Hadoop by default According to the tab to split key and value, the first split out of the key, by key to sort, so use here

Sort-t $ ' t '-k1,1
To simulate. If you have other requirements, you can adjust the command-line arguments when you give it to the Hadoop streaming, and local debugging can be adjusted, mainly by adjusting the sort parameters. Therefore, in order to be proficient in local debugging, it is recommended to master the use of the sort command.

If you add shebang to your Python scripts and you have added execution permissions to them, you can also use the same

./mapper.py

To replace

Python mapper.py

Related Article

Contact Us

The content source of this page is from Internet, which doesn't represent Alibaba Cloud's opinion; products and services mentioned on that page don't have any relationship with Alibaba Cloud. If the content of the page makes you feel confusing, please write us an email, we will handle the problem within 5 days after receiving your email.
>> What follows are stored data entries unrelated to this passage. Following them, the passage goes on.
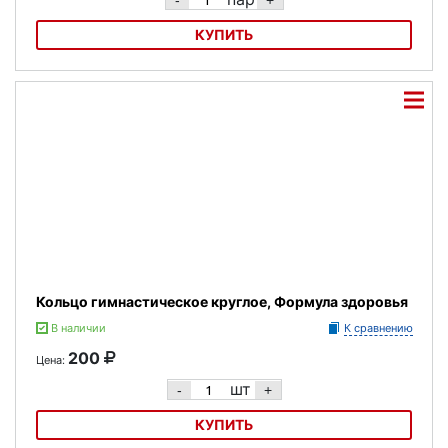
-
+
КУПИТЬ
Кольца гимнастические треугольные Формула здоровья КГ02В
Кольцо гимнастическое круглое, Формула здоровья
В наличии
К сравнению
200
Цена:
шт
-
+
КУПИТЬ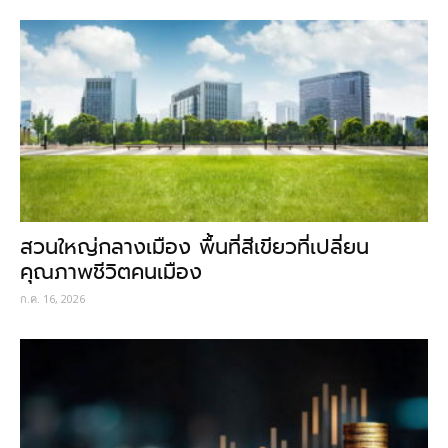
สวนใหญ่กลางเมือง พื้นที่สีเขียวที่เปลี่ยน
คุณภาพชีวิตคนเมือง
ก.ค. 16, 2026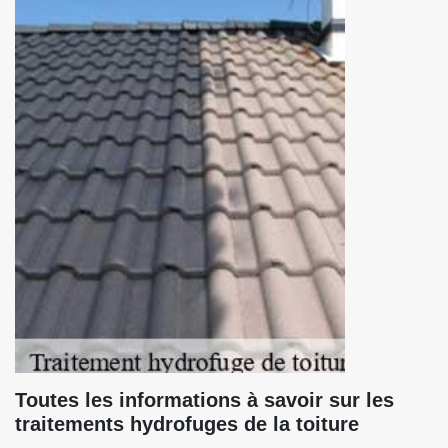
Toutes les informations à savoir sur les
traitements hydrofuges de la toiture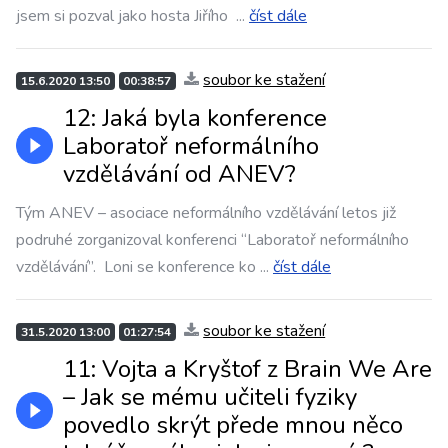
jsem si pozval jako hosta Jiřího
...
číst dále
soubor ke stažení
15.6.2020 13:50
00:38:57
12: Jaká byla konference
Laboratoř neformálního
vzdělávání od ANEV?
Tým ANEV – asociace neformálního vzdělávání letos již
podruhé zorganizoval konferenci “Laboratoř neformálního
vzdělávání”. Loni se konference ko
...
číst dále
soubor ke stažení
31.5.2020 13:00
01:27:54
11: Vojta a Kryštof z Brain We Are
– Jak se mému učiteli fyziky
povedlo skrýt přede mnou něco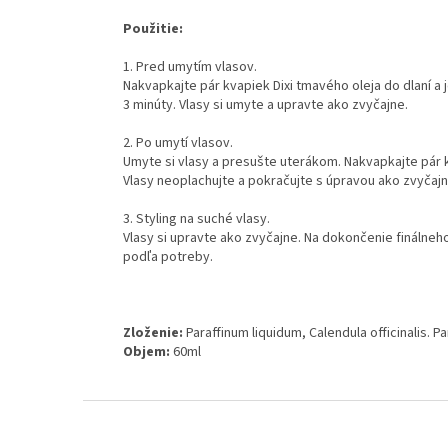
Použitie:
1. Pred umytím vlasov.
Nakvapkajte pár kvapiek Dixi tmavého oleja do dlaní a
3 minúty. Vlasy si umyte a upravte ako zvyčajne.
2. Po umytí vlasov.
Umyte si vlasy a presušte uterákom. Nakvapkajte pár kv
Vlasy neoplachujte a pokračujte s úpravou ako zvyčajn
3. Styling na suché vlasy.
Vlasy si upravte ako zvyčajne. Na dokončenie finálneh
podľa potreby.
Zloženie:
Paraffinum liquidum, Calendula officinalis. P
Objem:
60ml
Z
á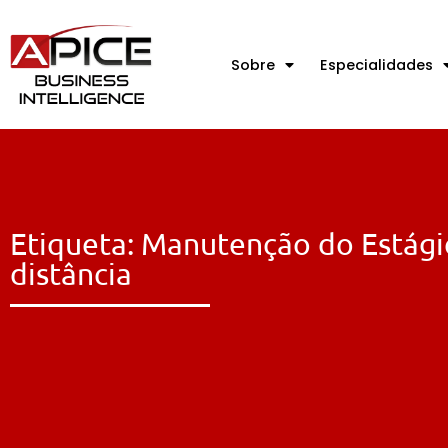
Sobre
Especialidades
Etiqueta: Manutenção do Estági
distância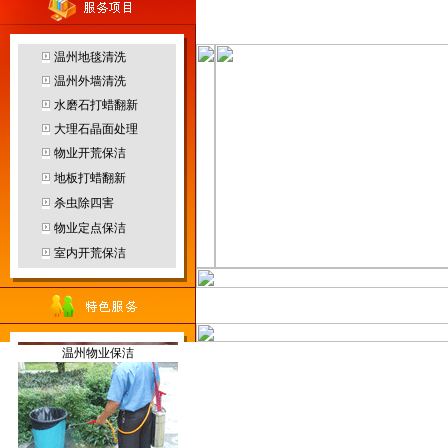
客服中心
温州地毯清洗
温州外墙清洗
温州园林绿化
水磨石打蜡翻新
大理石晶面处理
物业开荒保洁
地板打蜡翻新
杀虫除四害
温州防水补漏
物业定点保洁
烟雾机
室内开荒保洁
当前位置：
温州保洁公司
>>
服
温州物业保洁
地毯干洗机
If you find any instances of plagiarism from the community, please send an email to: info-contact@alibabacloud.com and provide relevant evidence. A staff member will contact you within 5 working days.

A Free Trial That Lets You Build Big!

Start building with 50+ products and up to 12 months usage for Elastic Compute Service

  • Sales Support

    1 on 1 presale consultation

  • After-Sales Support

    24/7 Technical Support 6 Free Tickets per Quarter Faster Response

  • Alibaba Cloud offers highly flexible support services tailored to meet your exact needs.